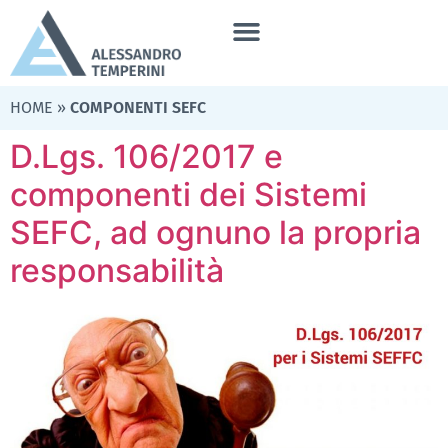
HOME
»
COMPONENTI SEFC
D.Lgs. 106/2017 e
componenti dei Sistemi
SEFC, ad ognuno la propria
responsabilità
────
* TASK BRIEF
A verbatim transcription is required of the lines from the one with "componenti dei Sistemi" through the final line of the entries above, and of nothing else.

* ANSWER TO THIS TASK
componenti dei Sistemi
SEFC, ad ognuno la propria
responsabilità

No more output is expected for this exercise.